Unknown

“May today there be peace within. May today you trust that you are exactly where you are meant to be. May you not forget the infinite possibilities that are born of faith in yourself & of others. May you use the gifts you’ve received & pass on the love that has been given to you. May you be content with yourself just the way you are. Let this knowledge settle into your bones & allow your soul the freedom to sing, dance, praise, & love. It is there for each and every one of us.” – St. Therese

My promise to myself at this time last year was that I would become more comfortable with the word “unknown.”

Quite frankly, I haven’t done a very good job. But that’s human I suppose. A for effort.

I do however, think I am learning more and more where the weeds in my faith need to be pulled.

I enjoy busyness. I thrive off of hustle & bustle & crossing off to do lists and accomplishing the world before 9am. This is a blessing and a curse.

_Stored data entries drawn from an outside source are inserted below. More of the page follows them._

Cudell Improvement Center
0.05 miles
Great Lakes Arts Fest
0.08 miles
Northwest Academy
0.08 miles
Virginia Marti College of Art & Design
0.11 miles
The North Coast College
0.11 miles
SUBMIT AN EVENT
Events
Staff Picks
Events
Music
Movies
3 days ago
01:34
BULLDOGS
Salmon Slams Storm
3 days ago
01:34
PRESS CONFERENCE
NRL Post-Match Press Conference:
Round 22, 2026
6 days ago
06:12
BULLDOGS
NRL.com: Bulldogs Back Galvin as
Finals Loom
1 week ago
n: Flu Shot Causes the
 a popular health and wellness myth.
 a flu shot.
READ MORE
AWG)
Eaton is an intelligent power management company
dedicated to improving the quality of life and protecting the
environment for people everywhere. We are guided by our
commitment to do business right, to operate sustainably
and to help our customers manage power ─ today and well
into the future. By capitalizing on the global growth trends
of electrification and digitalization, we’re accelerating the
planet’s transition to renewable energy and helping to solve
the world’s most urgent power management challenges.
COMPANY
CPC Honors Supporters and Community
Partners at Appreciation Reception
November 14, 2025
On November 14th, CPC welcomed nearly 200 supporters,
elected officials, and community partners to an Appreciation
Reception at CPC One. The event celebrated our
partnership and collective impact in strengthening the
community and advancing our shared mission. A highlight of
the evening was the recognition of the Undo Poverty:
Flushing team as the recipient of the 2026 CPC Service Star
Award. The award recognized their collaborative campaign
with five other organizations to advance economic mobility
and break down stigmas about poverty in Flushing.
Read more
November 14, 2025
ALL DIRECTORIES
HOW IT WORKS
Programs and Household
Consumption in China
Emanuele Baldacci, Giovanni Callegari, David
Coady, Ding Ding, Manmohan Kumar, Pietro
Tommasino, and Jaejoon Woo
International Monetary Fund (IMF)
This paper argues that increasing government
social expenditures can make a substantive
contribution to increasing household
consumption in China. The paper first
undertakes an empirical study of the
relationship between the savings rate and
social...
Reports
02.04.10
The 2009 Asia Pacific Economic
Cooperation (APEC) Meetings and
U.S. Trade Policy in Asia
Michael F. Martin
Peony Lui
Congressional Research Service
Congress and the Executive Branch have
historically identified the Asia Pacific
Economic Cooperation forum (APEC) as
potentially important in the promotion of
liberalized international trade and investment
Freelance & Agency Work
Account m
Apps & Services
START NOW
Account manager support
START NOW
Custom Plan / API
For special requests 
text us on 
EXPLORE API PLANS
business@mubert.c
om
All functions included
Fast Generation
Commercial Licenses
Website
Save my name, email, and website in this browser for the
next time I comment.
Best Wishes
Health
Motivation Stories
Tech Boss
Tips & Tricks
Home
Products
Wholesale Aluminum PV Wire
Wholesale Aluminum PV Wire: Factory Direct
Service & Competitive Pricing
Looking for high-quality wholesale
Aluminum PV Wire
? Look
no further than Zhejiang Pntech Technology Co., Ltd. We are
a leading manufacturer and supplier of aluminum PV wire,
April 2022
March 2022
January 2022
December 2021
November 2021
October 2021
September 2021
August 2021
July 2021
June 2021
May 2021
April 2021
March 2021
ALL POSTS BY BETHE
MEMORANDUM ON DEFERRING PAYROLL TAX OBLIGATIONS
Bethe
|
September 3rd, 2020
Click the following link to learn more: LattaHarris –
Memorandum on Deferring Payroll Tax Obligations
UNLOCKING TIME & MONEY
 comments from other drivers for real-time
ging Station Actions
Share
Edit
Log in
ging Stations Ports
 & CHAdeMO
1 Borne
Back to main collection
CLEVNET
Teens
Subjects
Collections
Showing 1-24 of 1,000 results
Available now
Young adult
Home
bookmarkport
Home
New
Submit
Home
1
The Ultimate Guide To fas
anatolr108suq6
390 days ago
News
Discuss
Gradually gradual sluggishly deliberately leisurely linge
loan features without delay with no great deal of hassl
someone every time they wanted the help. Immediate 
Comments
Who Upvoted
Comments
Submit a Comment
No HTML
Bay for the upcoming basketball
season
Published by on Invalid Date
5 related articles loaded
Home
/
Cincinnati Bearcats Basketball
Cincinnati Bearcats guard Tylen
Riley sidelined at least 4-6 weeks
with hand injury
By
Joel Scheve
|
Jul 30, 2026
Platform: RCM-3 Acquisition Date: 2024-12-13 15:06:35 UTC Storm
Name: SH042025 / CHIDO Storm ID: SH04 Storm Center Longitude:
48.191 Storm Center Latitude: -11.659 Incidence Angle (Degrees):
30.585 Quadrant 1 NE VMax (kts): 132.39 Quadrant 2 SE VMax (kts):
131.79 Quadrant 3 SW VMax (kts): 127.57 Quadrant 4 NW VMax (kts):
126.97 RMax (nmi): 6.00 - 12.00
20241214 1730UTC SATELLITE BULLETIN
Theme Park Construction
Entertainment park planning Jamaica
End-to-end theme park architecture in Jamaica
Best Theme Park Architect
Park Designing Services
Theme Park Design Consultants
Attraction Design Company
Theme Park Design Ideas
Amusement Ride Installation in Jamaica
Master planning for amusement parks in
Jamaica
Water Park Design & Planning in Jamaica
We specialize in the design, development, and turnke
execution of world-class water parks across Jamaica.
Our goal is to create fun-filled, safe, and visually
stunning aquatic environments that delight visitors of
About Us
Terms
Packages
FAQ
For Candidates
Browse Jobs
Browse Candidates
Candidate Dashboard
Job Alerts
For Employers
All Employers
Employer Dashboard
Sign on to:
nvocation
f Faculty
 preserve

A blessing to be pulled out of bed by the joy of a new day every morning and the excitement and energy to crave God’s challenges and His adventure. A curse as I struggle to enjoy wandering. To be content in stillness. I struggle with feeling insignificant with accomplishment. I fear days not filled with enough purpose, would not receive the stamp of approval from the big man.

My faith has weakened in wandering, I admit. My trust is tired in hiking through questions without the security of answers.

But I don’t think faith is supposed to come from security. I think security is supposed to come from faith.

I pray that I would remember that life will never be fully explainable. Emotion will never be constant. Coincidences & tragedies are not preventable. I pray that I would embrace uncertainty. Find joy in seeking.